2016/02/12 by Trillos, Nicolás García, Slepčev, Dejan, von Brecht, James · 1 citation
#60D05 #62G20 #68R10 #FOS: Mathematics #Statistics Theory (math.ST)
paper · doi:10.48550/arxiv.1602.04102
We investigate the estimation of the perimeter of a set by a graph cut of a random geometric graph. For Ω⊂ D = (0,1)d, with d ≥ 2, we are given n random i.i.d. points on D whose membership in Ω is known.

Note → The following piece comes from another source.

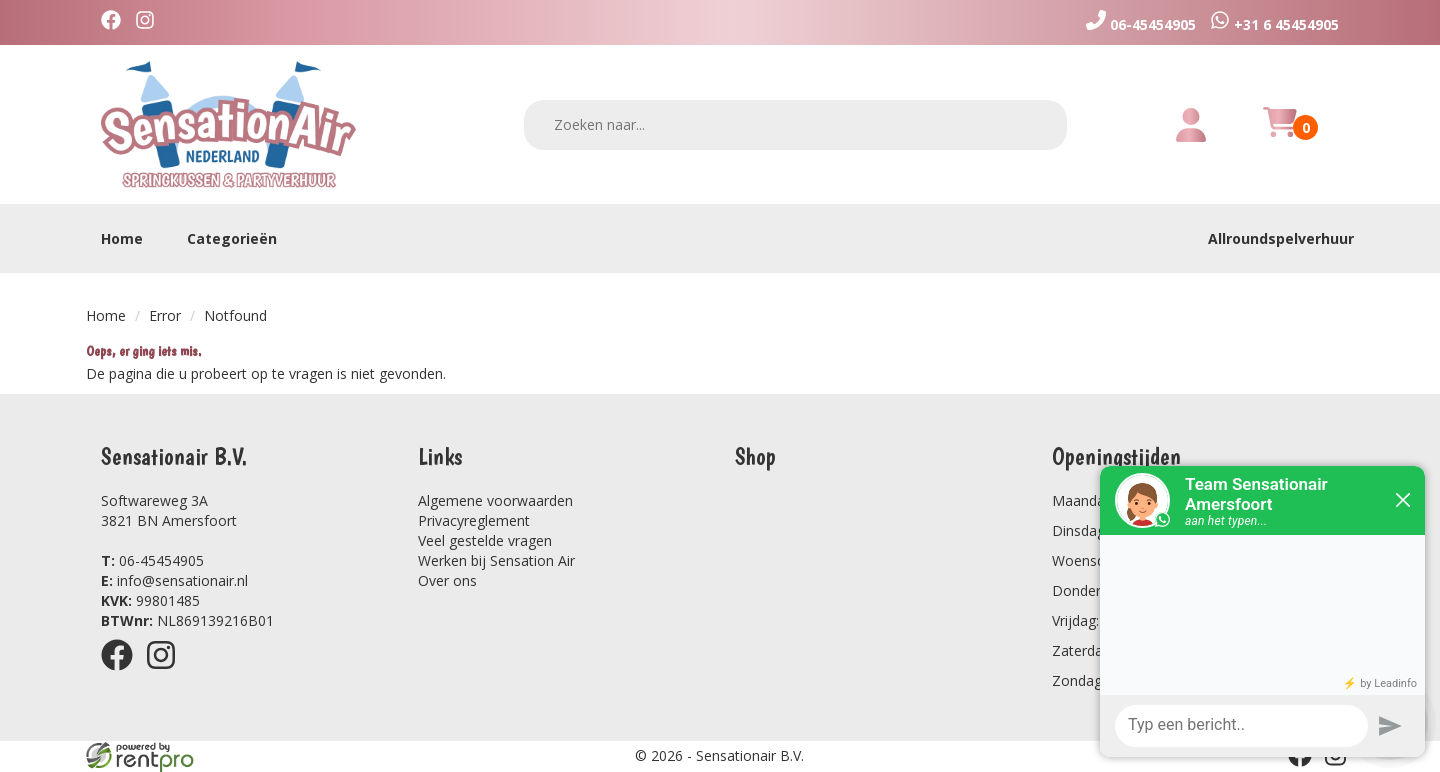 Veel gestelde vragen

We consider the sample as a random geometric graph with connection distance ε>0. We estimate the perimeter of Ω (relative to D) by the, appropriately rescaled, graph cut between the vertices in Ω and the vertices in D \backslash Ω. We obtain bias and variance estimates on the error, which are optimal in scaling with respect to n and ε. We consider two scaling regimes: the dense (when the average degree of the vertices goes to ∞) and the sparse one (when the degree goes to 0). In the dense regime there is a crossover in the nature of approximation at dimension d=5: we show that in low dimensions d=2,3,4 one can obtain confidence intervals for the approximation error, while in higher dimensions one can only obtain error estimates for testing the hypothesis that the perimeter is less than a given number.